Premium
Reproducibility of quantitative high‐throughput BI ‐ RADS features extracted from ultrasound images of breast cancer
Author(s) -
Hu Yuzhou,
Qiao Mengyun,
Guo Yi,
Wang Yuanyuan,
Yu Jinhua,
Li Jiawei,
Chang Cai
Publication year - 2017
Publication title -
medical physics
Language(s) - English
Resource type - Journals
SCImago Journal Rank - 1.473
H-Index - 180
eISSN - 2473-4209
pISSN - 0094-2405
DOI - 10.1002/mp.12275
Subject(s) - reproducibility , concordance correlation coefficient , computer science , bi rads , support vector machine , artificial intelligence , segmentation , breast cancer , breast imaging , pattern recognition (psychology) , breast ultrasound , ultrasound , pearson product moment correlation coefficient , concordance , mammography , cancer , mathematics , radiology , medicine , statistics
Purpose Digital Breast Imaging Reporting and Data System ( BI ‐ RADS ) features extracted from ultrasound images are essential in computer‐aided diagnosis, prediction, and prognosis of breast cancer.
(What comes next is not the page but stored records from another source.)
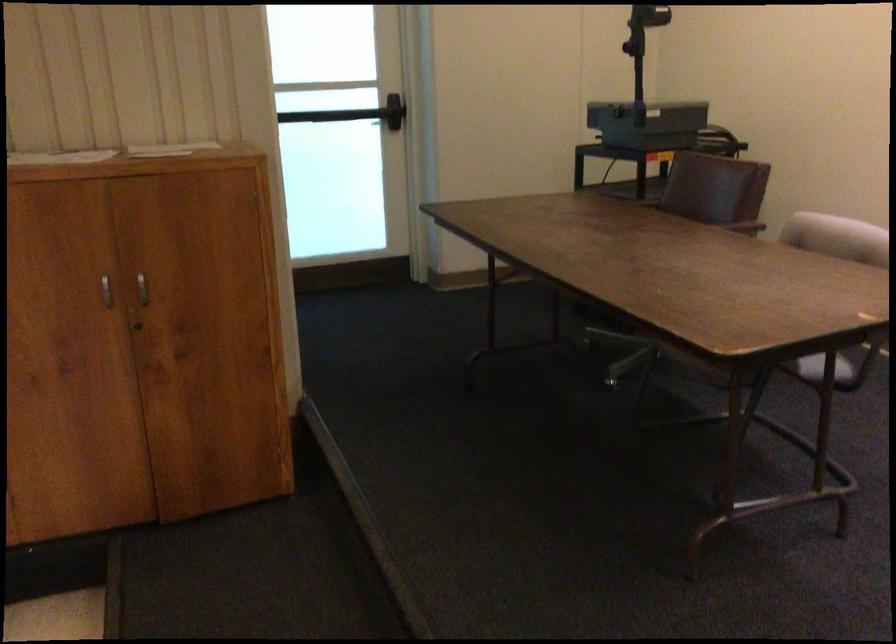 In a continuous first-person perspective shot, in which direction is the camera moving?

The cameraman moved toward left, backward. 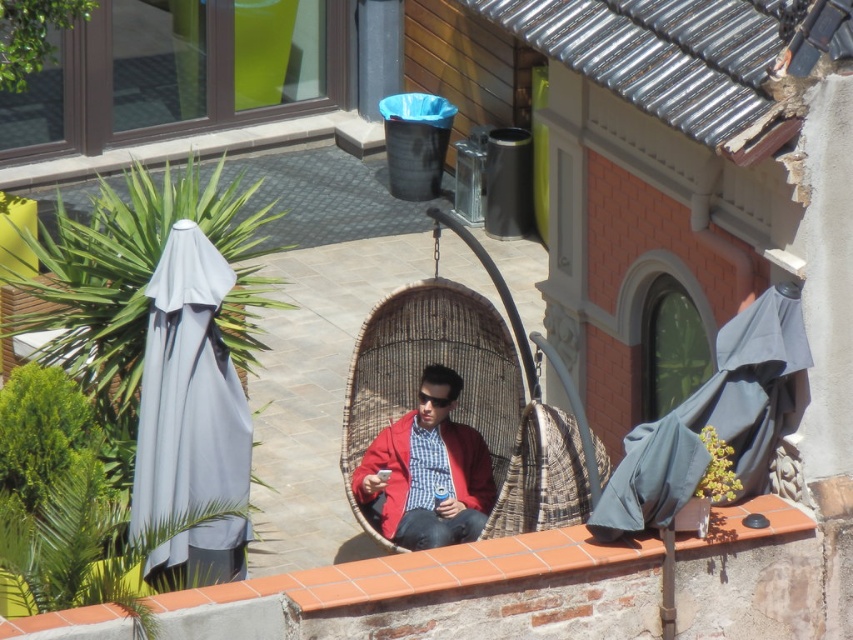 From the picture: Does terracotta brick ledge at lower center appear under dark gray fabric umbrella at right?

Indeed, terracotta brick ledge at lower center is positioned under dark gray fabric umbrella at right.

Who is shorter, terracotta brick ledge at lower center or dark gray fabric umbrella at right?

Standing shorter between the two is terracotta brick ledge at lower center.

Identify the location of terracotta brick ledge at lower center. The image size is (853, 640). (440, 595).

Find the location of a particular element. This screenshot has width=853, height=640. terracotta brick ledge at lower center is located at coordinates (440, 595).

Is woven rattan chair at center positioned behind gray fabric umbrella at left?

Yes.

Is woven rattan chair at center wider than gray fabric umbrella at left?

Indeed, woven rattan chair at center has a greater width compared to gray fabric umbrella at left.

Where is `woven rattan chair at center`? The image size is (853, 640). woven rattan chair at center is located at coordinates (463, 404).

Between woven rattan chair at center and dark gray fabric umbrella at right, which one appears on the right side from the viewer's perspective?

dark gray fabric umbrella at right

Is point (514, 369) positioned after point (782, 305)?

Yes, it is behind point (782, 305).

Does point (514, 472) come behind point (775, 346)?

Yes, point (514, 472) is farther from viewer.

You are a GUI agent. You are given a task and a screenshot of the screen. Output one action in this format:
    pyautogui.click(x=<x>, y=<y>)
    Task: Click on the woven rattan chair at center
    The image size is (853, 640).
    Given the screenshot: What is the action you would take?
    pyautogui.click(x=463, y=404) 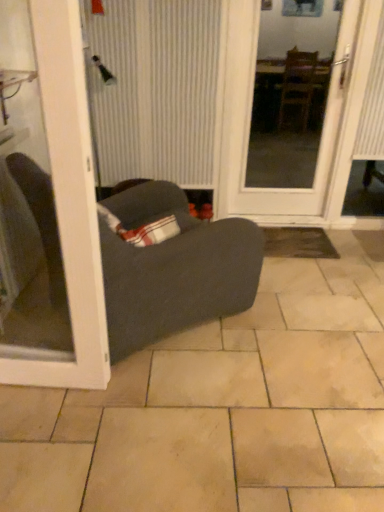 The height and width of the screenshot is (512, 384). Identify the location of vacant area that lies in front of white glossy door at left, which is counted as the second door, starting from the back. (47, 435). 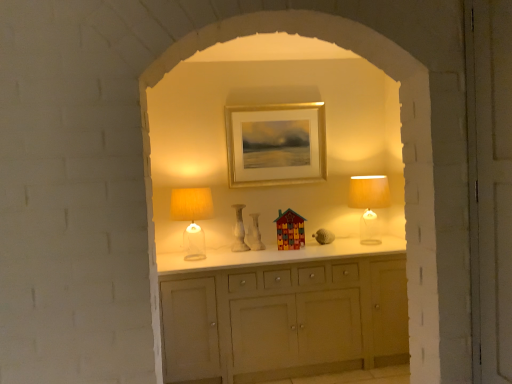 The width and height of the screenshot is (512, 384). Find the location of `free point above gold metallic picture frame at center (from a real-world perspective)`. free point above gold metallic picture frame at center (from a real-world perspective) is located at coordinates (275, 107). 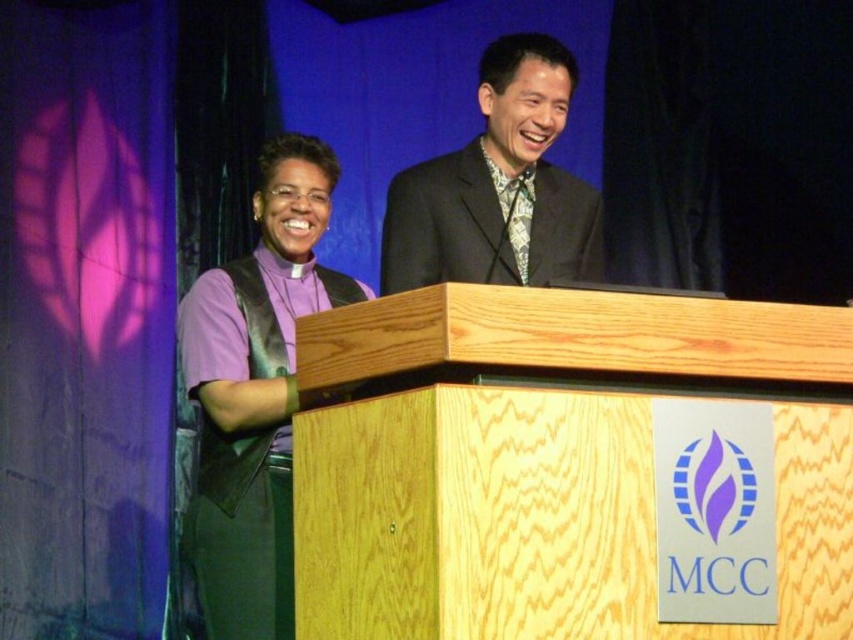 Question: Which of these objects is positioned closest to the dark gray suit at center?

Choices:
 (A) purple matte vest at left
 (B) green patterned tie at center

Answer: (B)

Question: Among these points, which one is nearest to the camera?

Choices:
 (A) (505, 99)
 (B) (300, 301)

Answer: (A)

Question: Can you confirm if light wood podium at center is wider than green patterned tie at center?

Choices:
 (A) yes
 (B) no

Answer: (A)

Question: Can you confirm if light wood podium at center is thinner than dark gray suit at center?

Choices:
 (A) yes
 (B) no

Answer: (B)

Question: Can you confirm if light wood podium at center is smaller than green patterned tie at center?

Choices:
 (A) no
 (B) yes

Answer: (A)

Question: Which of the following is the closest to the observer?

Choices:
 (A) dark gray suit at center
 (B) light wood podium at center

Answer: (B) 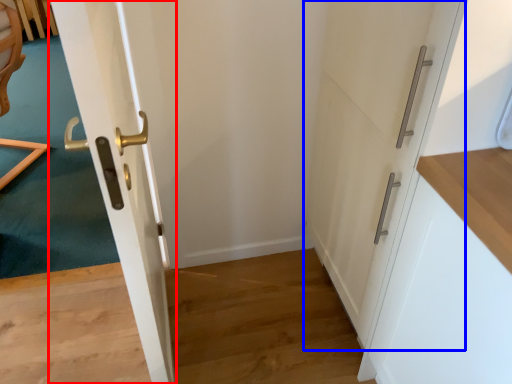 Question: Which of the following is the closest to the observer, door (highlighted by a red box) or door (highlighted by a blue box)?

Choices:
 (A) door
 (B) door

Answer: (A) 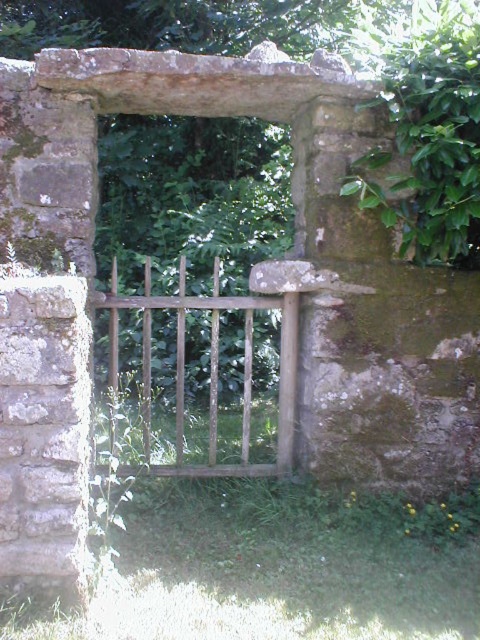 Question: Which point is closer to the camera?

Choices:
 (A) green grass at center
 (B) wooden gate at center

Answer: (A)

Question: Among these points, which one is farthest from the camera?

Choices:
 (A) (279, 500)
 (B) (144, 368)

Answer: (B)

Question: Can you confirm if green grass at center is positioned below wooden gate at center?

Choices:
 (A) yes
 (B) no

Answer: (A)

Question: Can you confirm if green grass at center is smaller than wooden gate at center?

Choices:
 (A) yes
 (B) no

Answer: (A)

Question: Does green grass at center appear under wooden gate at center?

Choices:
 (A) yes
 (B) no

Answer: (A) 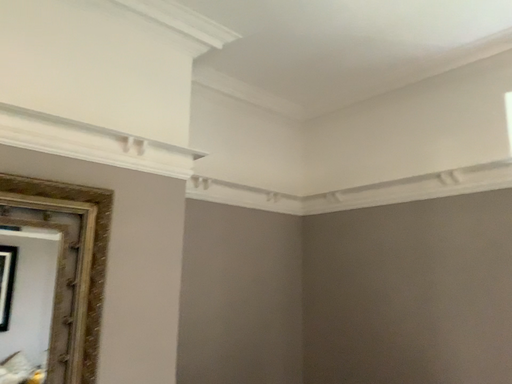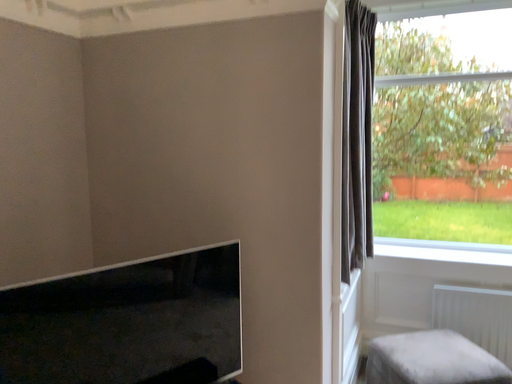 Question: Which way did the camera rotate in the video?

Choices:
 (A) rotated upward
 (B) rotated downward

Answer: (B) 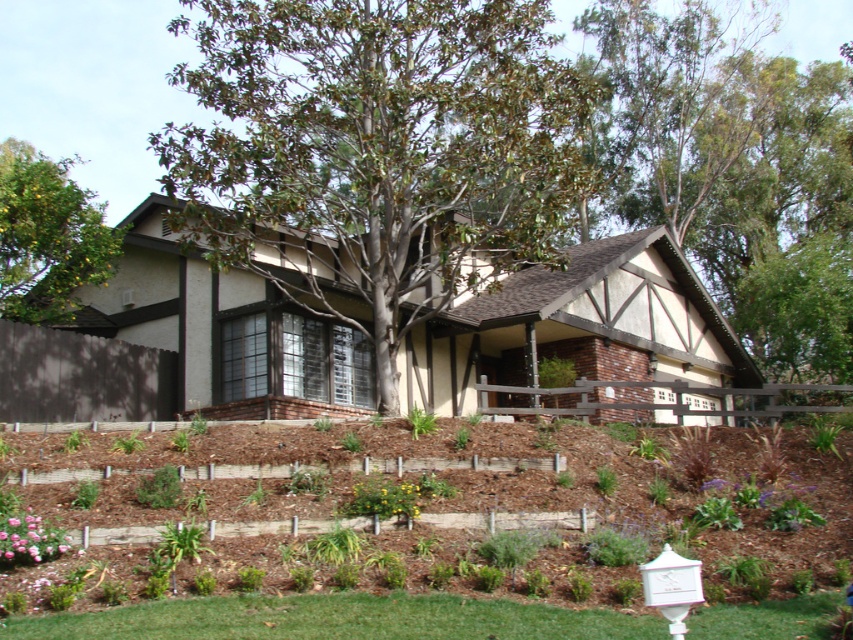 Question: Does mulched soil at lower center appear on the left side of pink matte flower at lower left?

Choices:
 (A) yes
 (B) no

Answer: (B)

Question: Does green leafy tree at center have a greater width compared to mulched soil at lower center?

Choices:
 (A) yes
 (B) no

Answer: (A)

Question: Estimate the real-world distances between objects in this image. Which object is farther from the green leafy tree at upper left?

Choices:
 (A) mulched soil at lower center
 (B) green grass at lower center
 (C) green leafy tree at center

Answer: (B)

Question: Among these objects, which one is nearest to the camera?

Choices:
 (A) green leafy tree at upper center
 (B) green leafy tree at center
 (C) yellow matte flower at lower center
 (D) green leafy tree at upper left

Answer: (C)

Question: Which object is the farthest from the yellow matte flower at lower center?

Choices:
 (A) pink matte flower at lower left
 (B) green leafy tree at upper left
 (C) green leafy tree at center
 (D) green leafy tree at upper center

Answer: (D)

Question: Is green leafy tree at upper center above pink matte flower at lower left?

Choices:
 (A) yes
 (B) no

Answer: (A)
This study focuses on the reproducibility of quantitative high‐throughput BI ‐ RADS features in the presence of variations due to different segmentation results, various ultrasound machine models, and multiple ultrasound machine settings. Methods Dataset 1 consists of 399 patients with invasive breast cancer and is used as the training set to measure the reproducibility of features, while dataset 2 consists of 138 other patients and is a validation set used to evaluate the diagnosis performances of the final reproducible features. Four hundred and sixty high‐throughput BI ‐ RADS features are designed and quantized according to BI ‐ RADS lexicon. Concordance Correlation Coefficient ( CCC ) and Deviation (Dev) are used to assess the effect of the segmentation methods and Between‐class Distance ( BD ) is used to study the influences of the machine models. In addition, the features jointly shared by two methodologies are further investigated on their effects with multiple machine settings. Subsequently, the absolute value of Pearson Correlation Coefficient (R abs ) is applied for redundancy elimination. Finally, the features that are reproducible and not redundant are preserved as the stable feature set. A 10‐fold Support Vector Machine ( SVM ) classifier is employed to verify the diagnostic ability. Results One hundred and fifty‐three features were found to have high reproducibility ( CCC > 0.9 & Dev < 0.1) within the manual and automatic segmentation. Three hundred and thirty‐nine features were stable ( BD < 0.2) at different machine models. Two feature sets shared the same 102 features, in which nine features were highly sensitive to the machine settings. Forty‐six features were finally preserved after redundancy elimination. For the validation in dataset 2, the area under curve ( AUC ) of the 10‐fold SVM classifier was 0.915. Conclusions Three factors, segmentation results, machine models, and machine settings may affect the reproducibility of high‐throughput BI ‐ RADS features to various degrees. Our 46 reproducible features were robust to these factors and were capable of distinguishing benign and malignant breast tumors.